So I take it you didn't try at a low setting, or you did and it made no difference?
If you think of it in terms of a laser scanner then it doesn't make sense, because the more densely you sample an object with a laser scanner then the better the representation will be.
With multiview reconstruction it makes sense, to me anyway, because densely sampling an image isn't enough on its own - you have to make correspondence with each sampled point in multiple images.
It's a bit like holding two 24x36" prints 1cm from your face - hard to tell if you're looking at exactly the same thing in each image, and depending on the scale of the texture you may be able to move the images around in front of your face without the view changing very much. If you hold them a bit further away it's like subsampling the image and the smallest things you can see now are more likely to be distinct from their surroundings.
If your images are perfectly sharp and the scale of texture is almost fractal like, i.e. as in aerial photogrammetry, then using ultra high quality and every last pixel makes sense.
If your images are not sharp, or the texture becomes less texturous at high magnification then there will come a point where higher 'quality' dense cloud building becomes pointless.

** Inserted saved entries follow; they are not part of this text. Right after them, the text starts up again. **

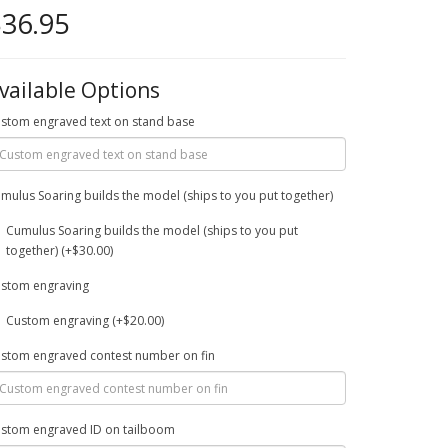
36.95
vailable Options
stom engraved text on stand base
mulus Soaring builds the model (ships to you put together)
Cumulus Soaring builds the model (ships to you put
together) (+$30.00)
stom engraving
Custom engraving (+$20.00)
stom engraved contest number on fin
stom engraved ID on tailboom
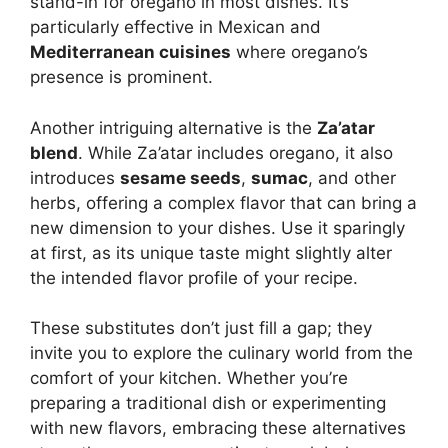
stand-in for oregano in most dishes. It’s
particularly effective in Mexican and
Mediterranean cuisines
where oregano’s
presence is prominent.
Another intriguing alternative is the
Za’atar
blend
. While Za’atar includes oregano, it also
introduces
sesame seeds
,
sumac
, and other
herbs, offering a complex flavor that can bring a
new dimension to your dishes. Use it sparingly
at first, as its unique taste might slightly alter
the intended flavor profile of your recipe.
These substitutes don’t just fill a gap; they
invite you to explore the culinary world from the
comfort of your kitchen. Whether you’re
preparing a traditional dish or experimenting
with new flavors, embracing these alternatives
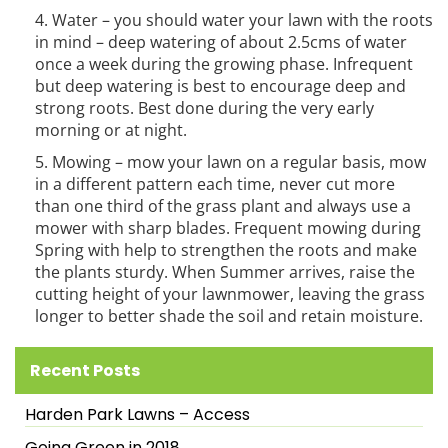
Water – you should water your lawn with the roots
in mind – deep watering of about 2.5cms of water
once a week during the growing phase. Infrequent
but deep watering is best to encourage deep and
strong roots. Best done during the very early
morning or at night.
Mowing – mow your lawn on a regular basis, mow
in a different pattern each time, never cut more
than one third of the grass plant and always use a
mower with sharp blades. Frequent mowing during
Spring with help to strengthen the roots and make
the plants sturdy. When Summer arrives, raise the
cutting height of your lawnmower, leaving the grass
longer to better shade the soil and retain moisture.
Recent Posts
Harden Park Lawns – Access
Going Green in 2018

Imagine if you had a perfect 5 billion gigapixel camera and you could see individual atoms, the chances are they all look pretty homogenous and pixel matching wouldn't work. Similarly some kind of fake moulded plastic texture (not saying your shoes are fake or plastic!) might look interesting from a certain distance, but up close its just smooth plastic, which doesn't work well in photoscan.
I should point out I have no inside information whatsoever about the algorithms going on in photoscan, and most of this is based on what i've read on this forum and imagined when i should have probably been working.